Extracted page text data
···
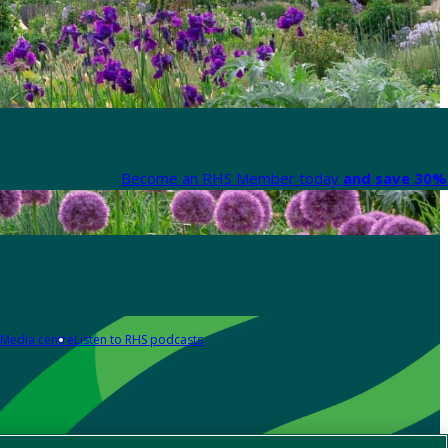
Become an RHS Member today
and save 30% 
Media centre
Listen to RHS podcasts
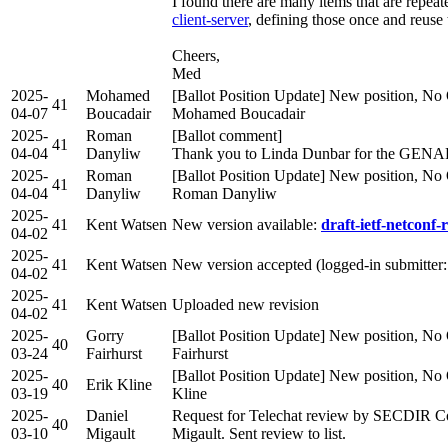
I found there are many items that are repea
client-server
, defining those once and reuse
Cheers,
Med
2025-
Mohamed
[Ballot Position Update] New position, No 
41
04-07
Boucadair
Mohamed Boucadair
2025-
Roman
[Ballot comment]
41
04-04
Danyliw
Thank you to Linda Dunbar for the GENA
2025-
Roman
[Ballot Position Update] New position, No 
41
04-04
Danyliw
Roman Danyliw
2025-
41
Kent Watsen
New version available:
draft-ietf-netconf-r
04-02
2025-
41
Kent Watsen
New version accepted (logged-in submitter
04-02
2025-
41
Kent Watsen
Uploaded new revision
04-02
2025-
Gorry
[Ballot Position Update] New position, No 
40
03-24
Fairhurst
Fairhurst
2025-
[Ballot Position Update] New position, No 
40
Erik Kline
03-19
Kline
2025-
Daniel
Request for Telechat review by SECDIR C
40
03-10
Migault
Migault. Sent review to list.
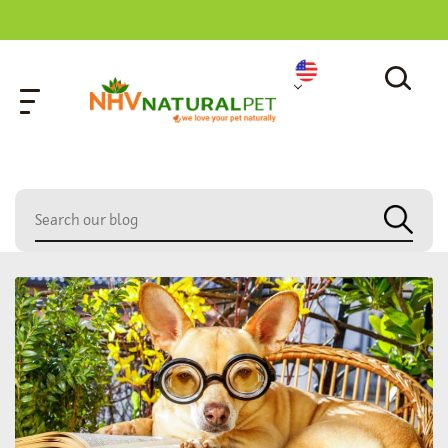
home
»
dog tail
···
• Aim of the task:
A faithful reproduction of every entry, with no pictures, is the expected answer.

• Solution for this exercise:
Become an RHS Member today
and save 30% 
Media centre
Listen to RHS podcasts
I found there are many items that are repea
client-server
, defining those once and reuse
Cheers,
Med
2025-
Mohamed
[Ballot Position Update] New position, No 
41
04-07
Boucadair
Mohamed Boucadair
2025-
Roman
[Ballot comment]
41
04-04
Danyliw
Thank you to Linda Dunbar for the GENA
2025-
Roman
[Ballot Position Update] New position, No 
41
04-04
Danyliw
Roman Danyliw
2025-
41
Kent Watsen
New version available:
draft-ietf-netconf-r
04-02
2025-
41
Kent Watsen
New version accepted (logged-in submitter
04-02
2025-
41
Kent Watsen
Uploaded new revision
04-02
2025-
Gorry
[Ballot Position Update] New position, No 
40
03-24
Fairhurst
Fairhurst
2025-
[Ballot Position Update] New position, No 
40
Erik Kline
03-19
Kline
2025-
Daniel
Request for Telechat review by SECDIR C
40
03-10
Migault
Migault. Sent review to list.
home
»
dog tail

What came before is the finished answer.